9. Once it’s ready, let it sit in a pot of hot water for just a few seconds and flip onto a plate.
10. Decorate with flowers and leaves as directed by the text.
Adapted from「お菓子の学校」(Okashi no gakkō)
THE JAPANESE RECIPE
Jenne and I were also curious to try a more modern version of blancmange. I had grown up paging through a dessert cookbook of my mom’s, and there was a recipe for blancmange in it that sounded pretty tasty. We gave it a shot:
- 200g almonds
- 50g sheet gelatin
- 200cc of water
- 250cc milk
- 100g sugar
- 1 tsp vanilla
- 200cc whipping cream
1. Boil water in a medium saucepan. Throw in almonds for 30+ seconds. Strain, and then put the almonds in cold water. Once they’ve cooled a bit, strain the water and peel the almonds. It’s surprisingly easy! Just a teensy bit harder than popping edamame out!
2. Put the sheet gelatin in some cool water to soften it.
3. Stick the molds and beaters in the fridge/freezer to chill.
4. Put peeled almonds, water, and milk in the blender. Liquify!

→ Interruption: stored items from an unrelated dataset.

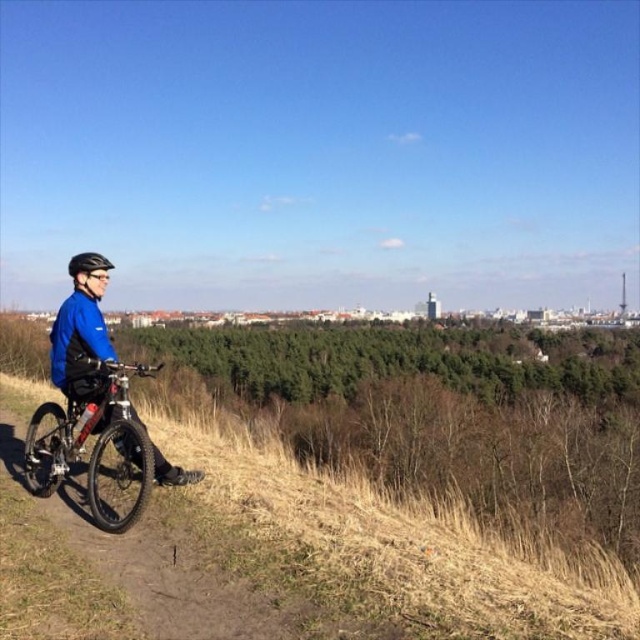 You are a delivery person who needs to secure both the shiny metallic bicycle at lower left and the black matte helmet at left using a 5 feet long chain. Can you chain them together without exceeding the chain length?

The shiny metallic bicycle at lower left and black matte helmet at left are 4.77 feet apart. Since the chain is 5 feet long, which is longer than the distance between them, you can securely chain them together without exceeding the chain length.

You are a photographer trying to capture the cyclist and their gear. You want to ensure both the shiny metallic bicycle at lower left and the black matte helmet at left are in focus. Given their height difference, which object should you adjust your camera focus on first to ensure proper framing?

Since the shiny metallic bicycle at lower left is taller than the black matte helmet at left, you should focus on the shiny metallic bicycle at lower left first to ensure proper framing.

You are standing at the point labeled as point (93, 444) in the image. What object are you currently standing on?

The point (93, 444) corresponds to the shiny metallic bicycle at lower left, so you are standing on the shiny metallic bicycle at lower left. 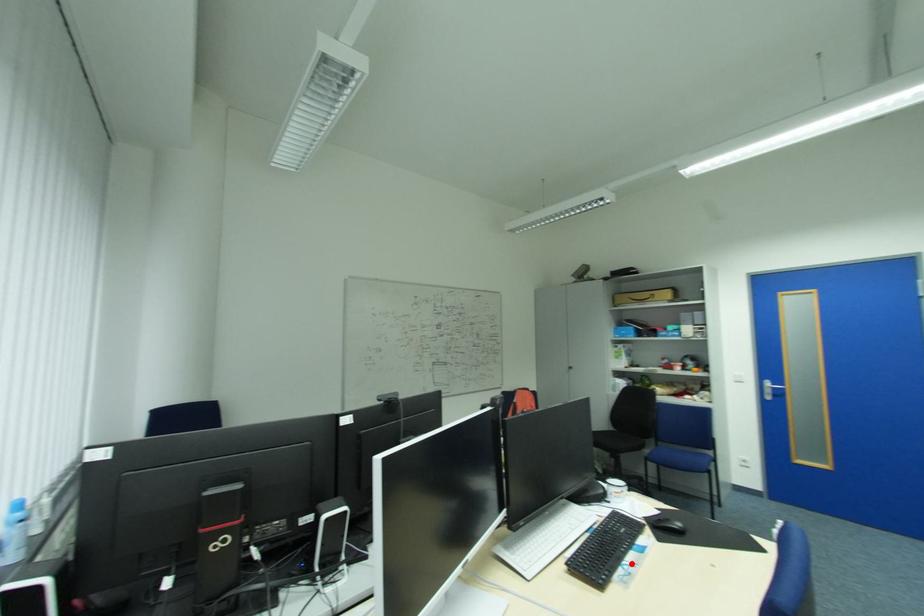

5. Put in a saucepan and heat, stirring with a wood spatula. Add sugar and mix. Once it boils, take off heat and put a lid on it and steam for 15 minutes.
6. Put the mixture in cloth and squeeze out. Don’t burn yourself.
7. Heat gelatin in a double boiler and add to the mixture. Add vanilla (or almond extract). Mix as it cools.
8. Whip cream in a bowl till it forms soft peaks.
9. Add the sweetened almond milk mixture to the whipped cream slowly while mixing.
10. Pour into a mold, cover with plastic wrap, and chill.
Did it measure up?
The almond doesn’t come through, as Mary Berry would say — we would just skip the almonds altogether, since that was a pain without much payoff.
Miko: We added vanilla instead of the almond extract that the recipe called for, since I’m not super-fond of the latter. But now that we’ve made it, I do think it would be better with almond extract. I’m also not crazy about eating whipped cream on its own, but people who are would probably find it pretty yummy. This dish is basically fluffy whipped cream. I feel like I can’t grade its deliciousness, since it’s just not something I’d like, even if it turned out beautifully. Jenne?
Jenne: I liked the modern version a lot, because whipped cream is probably my favorite thing in the whole world. I would also like to try it with almond extract. On the other hand, I don’t think I’d bother making it again–the texture is a little weird and I’d really just as soon have plain whipped cream instead of strangely bouncy whipped cream. I did serve it to friends with some fresh berries on the side and it went over pretty well.
It doesn’t seem like something I’d want to eat when I was sick–too rich! The Alcott recipe seemed like it would be better for that, if we could get the texture right. I would try using gelatin, or agar-agar if it needed to be vegetarian. I haven’t cooked with arrowroot before but it acts a lot like cornstarch, so I don’t think you’d ever get a nice texture–it would just get gloppier and gloppier and never really hold a shape.
Speaking of which, did you know that in England blancmange is sometimes called “shape”? Cam (pictured above) said her mother used to make it when she was a child, and it was also terrible, “with a leathery membrane on top”.
Alcott, Louisa. Little Women. New York: Viking Penguin Inc, 1989.